One thing that I will confess, though: I do request that the meet-and-greet be held before I perform. I have noticed that this can cause issues with certain venues, as certain venues run a certain way. [It can] change the way the entire show works, in terms of the lineup, timing, et cetera, and now everything has to be changed in a way, which can be a challenge.
I do my meet-and-greets prior to my performance for a variety of reasons. One, I’m able to look fresh in all of the pictures that are taken. Two, I have the most energy when I first arrive at a venue. I am able to give that back to my fans, and talk to them and hug them and really interact. Also, in the beginning of the evening, people are actually still sober. I’m able to meet people, hear their stories, make eye contact with them, and they are ready to have fun with me.

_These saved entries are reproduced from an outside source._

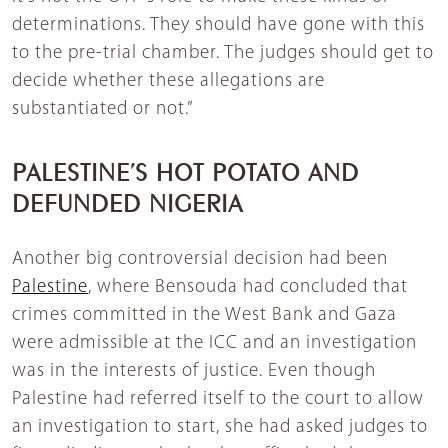
determinations. They should have gone with this
to the pre-trial chamber. The judges should get to
decide whether these allegations are
substantiated or not.”
PALESTINE’S HOT POTATO AND
DEFUNDED NIGERIA
Another big controversial decision had been
Palestine
, where Bensouda had concluded that
crimes committed in the West Bank and Gaza
were admissible at the ICC and an investigation
was in the interests of justice. Even though
Palestine had referred itself to the court to allow
an investigation to start, she had asked judges to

It’s also somewhat of an artistic reward to be able to look out into the audience when I perform and see people that I have just met a little while before and gotten to connect with. It’s not a group of strangers; there are faces that I can look at and stories I can remember. That is a real treat for me as an artist.
I also was attacked in West Hollywood a little while back, so if people run at me drunk, I can get a little apprehensive. I will gladly accept a hug, though, from a sweet fan that’s all love. Trust me, there is no drag queen that wants to get a hug that feels like they are going to have their wig pulled off. [Laughs]
I will also say, I am always running fashionably late, and that is something that I am working on. My mother even yells at me for being late all the time. I used to always get yelled at when we were going to church because I would make everyone else late. [Laughs] For the last few weeks, though, I have been on time for everything.
Many would say you’re an easy target as you just appeared on a very well-received season of Drag Race and were one of the most polarizing contestants. Is it hard to see infighting in a community that, already as small as it is, should be showing more love?
It is. You know, I don’t feel very embraced with the success I have had since the show. I think the perfect example is that I am like this “Valentina Piñata” with this big smile. I have many people taking whacks at me, and every person wants to be the one to take that one hit and make all the candy fall out.
The thing is, though, I am so well-built that the piñata is going to just keep getting hit, and at the end of the day, it will have a smile on its face. People want to see me fall, people want to see me crash, but even when I fall, I’m going to find a beautiful way to get back up. People sometimes want to see you fall down, but do you understand how amazing it feels to be down and have the crowd cheer you as you get back up?
If you could give a message to your fans — those who have seen you and those who will — what would it be?
That behind what I do is lots of love and lots of passion. I connect my costumes — which are custom-made to my body and covered in crystals — I connect them to a song that has such depth and history behind it with a beautiful arrangement. I connect everything to that song. All of my energy goes into my performances. Everything I do is for the love of my culture.
The requests that I have are all to contribute to a better experience for my fans. I am only human; people always expect me to be at the very top of my A-game and see me as someone who needs to be at the very top. I can only ask that people be patient with me.
This is all new to me; I am still growing, and I am still learning. I am applying the things that I am learning, and I am getting better. People need to know that this is a process, and I am doing this on my own. I may have some missteps, but I am looking at every one of them as a learning experience. I am looking forward to [a time when] people don’t think I am “evil.”
I am a diva with a heart, but I absolutely care so very much.